■ Description of the task
Output the complete listing. Match it exactly.

○ ○ ○

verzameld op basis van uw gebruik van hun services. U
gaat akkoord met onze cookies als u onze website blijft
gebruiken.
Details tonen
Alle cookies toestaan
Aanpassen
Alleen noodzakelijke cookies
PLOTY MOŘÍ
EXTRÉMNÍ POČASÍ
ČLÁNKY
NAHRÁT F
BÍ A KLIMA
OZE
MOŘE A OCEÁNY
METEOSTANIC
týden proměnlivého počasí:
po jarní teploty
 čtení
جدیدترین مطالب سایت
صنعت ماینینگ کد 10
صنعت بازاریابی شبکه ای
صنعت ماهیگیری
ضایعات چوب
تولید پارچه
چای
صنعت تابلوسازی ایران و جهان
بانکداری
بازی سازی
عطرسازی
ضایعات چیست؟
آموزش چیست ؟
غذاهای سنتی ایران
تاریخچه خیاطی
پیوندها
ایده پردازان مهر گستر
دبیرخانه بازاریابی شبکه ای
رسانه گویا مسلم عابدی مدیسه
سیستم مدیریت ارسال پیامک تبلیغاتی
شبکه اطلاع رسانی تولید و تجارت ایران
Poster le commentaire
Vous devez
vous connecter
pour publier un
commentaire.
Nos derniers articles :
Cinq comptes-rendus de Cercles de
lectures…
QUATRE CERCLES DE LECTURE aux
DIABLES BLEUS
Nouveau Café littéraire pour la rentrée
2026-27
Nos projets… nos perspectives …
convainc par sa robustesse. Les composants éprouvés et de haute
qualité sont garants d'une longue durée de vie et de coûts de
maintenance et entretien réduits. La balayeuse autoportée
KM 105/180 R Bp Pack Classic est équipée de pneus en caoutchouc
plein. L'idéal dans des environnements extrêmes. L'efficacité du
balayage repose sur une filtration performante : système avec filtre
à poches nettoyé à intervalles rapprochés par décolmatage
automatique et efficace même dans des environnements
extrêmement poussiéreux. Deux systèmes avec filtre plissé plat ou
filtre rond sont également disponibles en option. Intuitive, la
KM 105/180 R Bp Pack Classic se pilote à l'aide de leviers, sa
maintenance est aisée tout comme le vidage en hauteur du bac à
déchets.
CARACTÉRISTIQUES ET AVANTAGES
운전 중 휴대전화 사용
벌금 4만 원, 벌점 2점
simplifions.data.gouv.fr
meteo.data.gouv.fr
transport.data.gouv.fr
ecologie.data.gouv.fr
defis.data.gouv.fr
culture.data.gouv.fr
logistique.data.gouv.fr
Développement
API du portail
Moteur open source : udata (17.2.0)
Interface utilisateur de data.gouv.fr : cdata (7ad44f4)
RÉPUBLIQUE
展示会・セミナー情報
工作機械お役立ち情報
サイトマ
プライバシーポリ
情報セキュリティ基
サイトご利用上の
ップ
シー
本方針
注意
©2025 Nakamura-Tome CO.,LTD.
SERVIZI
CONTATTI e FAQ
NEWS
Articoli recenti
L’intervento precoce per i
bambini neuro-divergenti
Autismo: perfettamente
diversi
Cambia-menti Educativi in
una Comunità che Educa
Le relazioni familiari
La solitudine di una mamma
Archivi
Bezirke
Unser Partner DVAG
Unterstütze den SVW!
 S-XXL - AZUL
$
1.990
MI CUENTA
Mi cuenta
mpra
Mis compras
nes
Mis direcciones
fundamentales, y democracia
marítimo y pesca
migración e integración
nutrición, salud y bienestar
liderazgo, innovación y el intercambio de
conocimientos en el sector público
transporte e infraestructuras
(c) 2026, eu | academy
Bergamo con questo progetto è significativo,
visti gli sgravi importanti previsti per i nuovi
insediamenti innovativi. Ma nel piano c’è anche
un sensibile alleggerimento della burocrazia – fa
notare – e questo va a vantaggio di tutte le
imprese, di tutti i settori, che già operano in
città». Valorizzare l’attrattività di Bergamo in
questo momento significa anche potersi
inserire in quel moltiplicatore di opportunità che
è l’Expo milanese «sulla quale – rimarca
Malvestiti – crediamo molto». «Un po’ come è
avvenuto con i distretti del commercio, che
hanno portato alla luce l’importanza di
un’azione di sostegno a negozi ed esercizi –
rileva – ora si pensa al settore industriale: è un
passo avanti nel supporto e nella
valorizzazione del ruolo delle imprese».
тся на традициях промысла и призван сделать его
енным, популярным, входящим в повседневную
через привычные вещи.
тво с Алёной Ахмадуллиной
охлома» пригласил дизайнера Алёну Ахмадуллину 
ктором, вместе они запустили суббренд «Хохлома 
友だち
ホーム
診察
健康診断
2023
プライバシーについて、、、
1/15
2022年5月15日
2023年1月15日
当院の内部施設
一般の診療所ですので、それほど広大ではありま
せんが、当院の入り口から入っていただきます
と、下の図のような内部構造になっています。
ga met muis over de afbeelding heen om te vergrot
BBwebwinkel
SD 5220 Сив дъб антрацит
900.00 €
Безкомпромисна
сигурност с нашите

○ ○ ○

■ Answer to this exercise
verzameld op basis van uw gebruik van hun services. U
gaat akkoord met onze cookies als u onze website blijft
gebruiken.
Details tonen
Alle cookies toestaan
Aanpassen
Alleen noodzakelijke cookies
PLOTY MOŘÍ
EXTRÉMNÍ POČASÍ
ČLÁNKY
NAHRÁT F
BÍ A KLIMA
OZE
MOŘE A OCEÁNY
METEOSTANIC
týden proměnlivého počasí:
po jarní teploty
 čtení
جدیدترین مطالب سایت
صنعت ماینینگ کد 10
صنعت بازاریابی شبکه ای
صنعت ماهیگیری
ضایعات چوب
تولید پارچه
چای
صنعت تابلوسازی ایران و جهان
بانکداری
بازی سازی
عطرسازی
ضایعات چیست؟
آموزش چیست ؟
غذاهای سنتی ایران
تاریخچه خیاطی
پیوندها
ایده پردازان مهر گستر
دبیرخانه بازاریابی شبکه ای
رسانه گویا مسلم عابدی مدیسه
سیستم مدیریت ارسال پیامک تبلیغاتی
شبکه اطلاع رسانی تولید و تجارت ایران
Poster le commentaire
Vous devez
vous connecter
pour publier un
commentaire.
Nos derniers articles :
Cinq comptes-rendus de Cercles de
lectures…
QUATRE CERCLES DE LECTURE aux
DIABLES BLEUS
Nouveau Café littéraire pour la rentrée
2026-27
Nos projets… nos perspectives …
convainc par sa robustesse. Les composants éprouvés et de haute
qualité sont garants d'une longue durée de vie et de coûts de
maintenance et entretien réduits. La balayeuse autoportée
KM 105/180 R Bp Pack Classic est équipée de pneus en caoutchouc
plein. L'idéal dans des environnements extrêmes. L'efficacité du
balayage repose sur une filtration performante : système avec filtre
à poches nettoyé à intervalles rapprochés par décolmatage
automatique et efficace même dans des environnements
extrêmement poussiéreux. Deux systèmes avec filtre plissé plat ou
filtre rond sont également disponibles en option. Intuitive, la
KM 105/180 R Bp Pack Classic se pilote à l'aide de leviers, sa
maintenance est aisée tout comme le vidage en hauteur du bac à
déchets.
CARACTÉRISTIQUES ET AVANTAGES
운전 중 휴대전화 사용
벌금 4만 원, 벌점 2점
simplifions.data.gouv.fr
meteo.data.gouv.fr
transport.data.gouv.fr
ecologie.data.gouv.fr
defis.data.gouv.fr
culture.data.gouv.fr
logistique.data.gouv.fr
Développement
API du portail
Moteur open source : udata (17.2.0)
Interface utilisateur de data.gouv.fr : cdata (7ad44f4)
RÉPUBLIQUE
展示会・セミナー情報
工作機械お役立ち情報
サイトマ
プライバシーポリ
情報セキュリティ基
サイトご利用上の
ップ
シー
本方針
注意
©2025 Nakamura-Tome CO.,LTD.
SERVIZI
CONTATTI e FAQ
NEWS
Articoli recenti
L’intervento precoce per i
bambini neuro-divergenti
Autismo: perfettamente
diversi
Cambia-menti Educativi in
una Comunità che Educa
Le relazioni familiari
La solitudine di una mamma
Archivi
Bezirke
Unser Partner DVAG
Unterstütze den SVW!
 S-XXL - AZUL
$
1.990
MI CUENTA
Mi cuenta
mpra
Mis compras
nes
Mis direcciones
fundamentales, y democracia
marítimo y pesca
migración e integración
nutrición, salud y bienestar
liderazgo, innovación y el intercambio de
conocimientos en el sector público
transporte e infraestructuras
(c) 2026, eu | academy
Bergamo con questo progetto è significativo,
visti gli sgravi importanti previsti per i nuovi
insediamenti innovativi. Ma nel piano c’è anche
un sensibile alleggerimento della burocrazia – fa
notare – e questo va a vantaggio di tutte le
imprese, di tutti i settori, che già operano in
città». Valorizzare l’attrattività di Bergamo in
questo momento significa anche potersi
inserire in quel moltiplicatore di opportunità che
è l’Expo milanese «sulla quale – rimarca
Malvestiti – crediamo molto». «Un po’ come è
avvenuto con i distretti del commercio, che
hanno portato alla luce l’importanza di
un’azione di sostegno a negozi ed esercizi –
rileva – ora si pensa al settore industriale: è un
passo avanti nel supporto e nella
valorizzazione del ruolo delle imprese».
тся на традициях промысла и призван сделать его
енным, популярным, входящим в повседневную
через привычные вещи.
тво с Алёной Ахмадуллиной
охлома» пригласил дизайнера Алёну Ахмадуллину 
ктором, вместе они запустили суббренд «Хохлома 
友だち
ホーム
診察
健康診断
2023
プライバシーについて、、、
1/15
2022年5月15日
2023年1月15日
当院の内部施設
一般の診療所ですので、それほど広大ではありま
せんが、当院の入り口から入っていただきます
と、下の図のような内部構造になっています。
ga met muis over de afbeelding heen om te vergrot
BBwebwinkel
SD 5220 Сив дъб антрацит
900.00 €
Безкомпромисна
сигурност с нашите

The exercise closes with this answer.